• [Instructions for the task]: When you copy the data, keep every word exactly as it is and leave the pictures out.

• [Stored data]:

>>

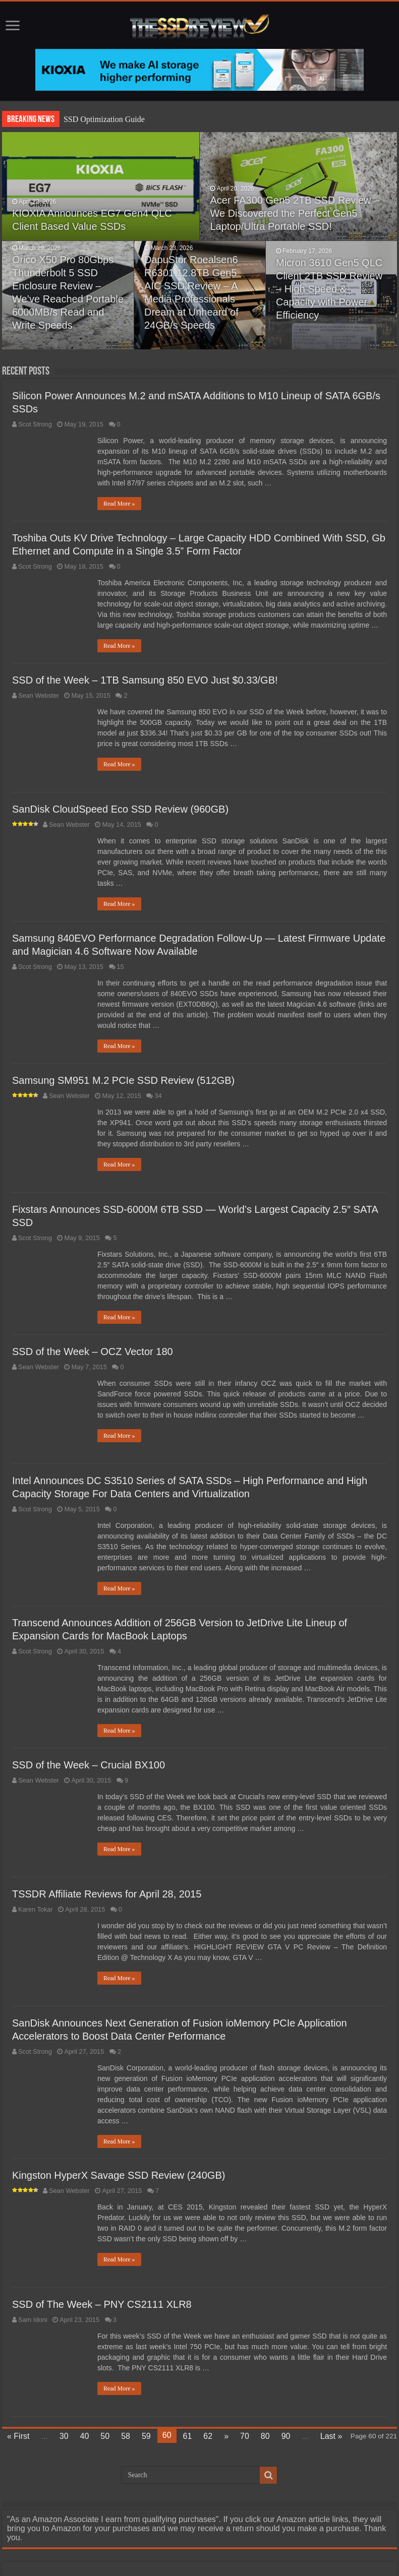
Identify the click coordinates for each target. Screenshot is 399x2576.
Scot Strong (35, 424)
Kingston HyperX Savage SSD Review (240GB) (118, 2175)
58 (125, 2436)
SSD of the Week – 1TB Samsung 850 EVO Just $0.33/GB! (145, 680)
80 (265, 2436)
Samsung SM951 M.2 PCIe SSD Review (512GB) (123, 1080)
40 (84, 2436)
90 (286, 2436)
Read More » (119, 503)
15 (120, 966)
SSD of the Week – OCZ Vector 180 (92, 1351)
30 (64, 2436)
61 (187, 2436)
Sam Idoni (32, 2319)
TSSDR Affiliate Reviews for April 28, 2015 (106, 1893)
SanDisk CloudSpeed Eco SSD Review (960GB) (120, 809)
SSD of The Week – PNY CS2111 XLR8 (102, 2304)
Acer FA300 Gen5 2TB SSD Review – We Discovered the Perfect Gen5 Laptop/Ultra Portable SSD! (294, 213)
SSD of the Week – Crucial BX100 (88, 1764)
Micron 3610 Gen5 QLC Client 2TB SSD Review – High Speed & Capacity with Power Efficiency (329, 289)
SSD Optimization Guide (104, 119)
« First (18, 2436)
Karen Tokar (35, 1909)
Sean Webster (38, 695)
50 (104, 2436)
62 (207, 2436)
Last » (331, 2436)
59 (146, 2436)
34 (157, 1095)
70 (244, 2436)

<<

• [Expected answer]:
Identify the click coordinates for each target. Screenshot is 399x2576.
Scot Strong (35, 424)
Kingston HyperX Savage SSD Review (240GB) (118, 2175)
58 (125, 2436)
SSD of the Week – 1TB Samsung 850 EVO Just $0.33/GB! (145, 680)
80 (265, 2436)
Samsung SM951 M.2 PCIe SSD Review (512GB) (123, 1080)
40 (84, 2436)
90 (286, 2436)
Read More » (119, 503)
15 (120, 966)
SSD of the Week – OCZ Vector 180 (92, 1351)
30 (64, 2436)
61 (187, 2436)
Sam Idoni (32, 2319)
TSSDR Affiliate Reviews for April 28, 2015 (106, 1893)
SanDisk CloudSpeed Eco SSD Review (960GB) (120, 809)
SSD of The Week – PNY CS2111 XLR8 (102, 2304)
Acer FA300 Gen5 2TB SSD Review – We Discovered the Perfect Gen5 Laptop/Ultra Portable SSD! (294, 213)
SSD of the Week – Crucial BX100 (88, 1764)
Micron 3610 Gen5 QLC Client 2TB SSD Review – High Speed & Capacity with Power Efficiency (329, 289)
SSD Optimization Guide (104, 119)
« First (18, 2436)
Karen Tokar (35, 1909)
Sean Webster (38, 695)
50 (104, 2436)
62 (207, 2436)
Last » (331, 2436)
59 (146, 2436)
34 (157, 1095)
70 (244, 2436)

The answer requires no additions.